Aussi on avait nous, on a toujours ce qu’on appelle un outpost (avant-poste). En avant de chaque peloton, il y a un outpost ou deux. On est trois gars, le commandant de section, un signaleur et puis un mitrailleur. Les trois on va là pour 24 heures. On s’en va dans le outpost, on fait le guet pour savoir qu'est-ce qui se passe même durant la journée souvent. Après ça on remonte et un autre groupe y va après. Des périodes, c’est nous qui avions les outposts pendant deux mois. Alors à tous les trois soirs à peu près tous les quatre soirs on allait en outpost. Tous les soirs, il y avait des patrouilles dans la vallée, tous les soirs. On avait des searchlight (projecteurs) sur les montagnes, gros searchlight qui balaient le terrain. Les patrouilles, quand ils voyaient le searchlight arriver, ils se camouflaient. Les Chinois étaient très bons là-dedans. On les voyait des fois travailler le jour (…) On ne voyait pas ce qu’ils faisaient, ainsi de suite. De temps en temps on en voyait passer dans la tranchée. On voyait qu’ils transportaient du matériel. Mais un de temps en temps qu’on voyait. Comme eux autres nous voyaient pareil. On ne pouvait pas sortir sur le dessus de notre tranchée dans la journée, on se faisait tirer. Ils tiraient. Ils ne pouvaient pas nous atteindre avec une balle, mais des fois ils envoyaient une petite bombe. Une petite vite juste pour nous rappeler… on est là.

Un raid entre autre que je me rappelle très bien. Entre nous et l’ennemi, il y avait une rivière, qu’ils appellent la rivière Han. Alors on a traversé la rivière Han. Moi j’étais mitrailleur à ce moment-là. J’étais dans l’eau jusque-là avec la Bren (fusil-mitrailleur léger britannique Bren) en dehors de l’eau, la mitrailleuse. On a traversé, on était à peu près 10 qui ont traversé. On avait un firm base (un groupe de réserve) qu’on appelait 20 hommes qui étaient restés de ce côté-ci de la rivière et qui guettait les autres pour ne pas qu’on se fasse attaquer, pour traverser. Parce que le temps qu’on traversait la rivière les Chinois qui étaient sur la montagne de l’autre côté.

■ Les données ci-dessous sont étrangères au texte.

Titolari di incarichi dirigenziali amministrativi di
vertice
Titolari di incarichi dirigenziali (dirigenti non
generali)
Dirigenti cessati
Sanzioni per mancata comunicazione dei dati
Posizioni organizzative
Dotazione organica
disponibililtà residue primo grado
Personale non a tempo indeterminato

On était très très visible. Ça se faisait dans la nuit, il n’y avait pas de lune, rien. Mais quand même quand tu as 10 hommes dans l’eau.

Quand on a traversé ça, c’est bien passé. Le jour on avait vu le monde travailler. Le lendemain… euh… Dans la nuit lorsqu’on a traversé la rivière, on est allé en arrière de la montagne et là on fait un raid. Là, on a monté la montagne en criant et en tirant. Des grenades, la mitrailleuse, les fusils. On a ouvert le feu comme si on était une trentaine de gars. On était à peu près 10. Alors c’était le plan qui avait été donné. On n’a pas eu de retour de feu. Ce qui nous a surpris énormément. Nous autres on se disait : « Ça va craquer à soir, ça sera pas drôle ». Mais non!

Quand on s’est en venue là on avait peur. On s’est dit : « Là on va se faire prendre ». Il y a surement un guet-apens. Ils n’ont pas tiré. Alors en s’en revenant quand on va venir pour traverser la rivière et à un moment donné on va être cerné. Ou il va y avoir des Chinois qui étaient dans la vallée. L’autre patrouille, ils vont nous attendre l’autre bord. Pas du tout! On a traversé la rivière et notre signaleur malheureusement a tombé dans l’eau avec sa radio. Il a voulu possiblement le levé pour ne pas le mettre à l’eau et puis il a basculé. On a entendu un splash! Tout le monde était, ça fait un drôle de bruit, tout le monde ensemble. C’était assez drôle, mais on a continué. Le groupe qui nous attendait l’autre côté a dit à peu près à la moitié. Le sergent, le sergent Tapin qui était là, à ce moment-là. Il nous a lâché un petit cri : « Ok, les gars tout est clair, venez-vous en ».